Kevin Michael Bloor

Poisoned Advice

We kissed in the lounge. Then they drove me away
to learn how to preach and to learn how to pray.
At school of theology, where Christ was king
we students would study salvation, and sing.

I\'d left on a mission, for Jesus, my Lord.
(A song sung one Sunday somehow touched a chord.)
It earned me no sympathy, only cruel scorn.
Her church-going folks were both peeved I\'d been born.

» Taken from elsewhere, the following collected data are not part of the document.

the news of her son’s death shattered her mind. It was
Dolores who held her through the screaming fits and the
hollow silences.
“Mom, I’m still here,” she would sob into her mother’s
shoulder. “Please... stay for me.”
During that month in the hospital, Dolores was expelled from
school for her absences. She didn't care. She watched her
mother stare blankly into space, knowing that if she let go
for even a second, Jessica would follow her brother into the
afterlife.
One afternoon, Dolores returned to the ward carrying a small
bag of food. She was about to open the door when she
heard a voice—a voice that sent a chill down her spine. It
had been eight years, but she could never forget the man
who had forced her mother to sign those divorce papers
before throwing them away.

Those parents, like Judas, betrayal they breathed.
They smiled to my face, but then secretly seethed.
For I loved their darling dear daughter too much.
They wanted to tell me, ‘Please, stay out of touch!’

When six terms I\'d spent on that scriptural shore,
she rang me to say, ‘I can’t do this no more!’
She wept down the phone like a widow would weep,
or slave whose cruel master in chains he would keep.

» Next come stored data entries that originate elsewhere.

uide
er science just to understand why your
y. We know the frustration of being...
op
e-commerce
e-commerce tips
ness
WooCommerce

Heartbroken and hopeless, from college, went home.
My mom, with cold comfort, asked, ‘why did you roam?’
One morning, in April, her dad tapped my door.
He’d come for her things – a most merciless chore!

Like limb amputated I lay on my bed.
Recalling the last words, to her I had said.
I’d pleaded, ‘You’re killing me,’ which cut no ice.
She shouldn’t have swallowed their poisoned advice.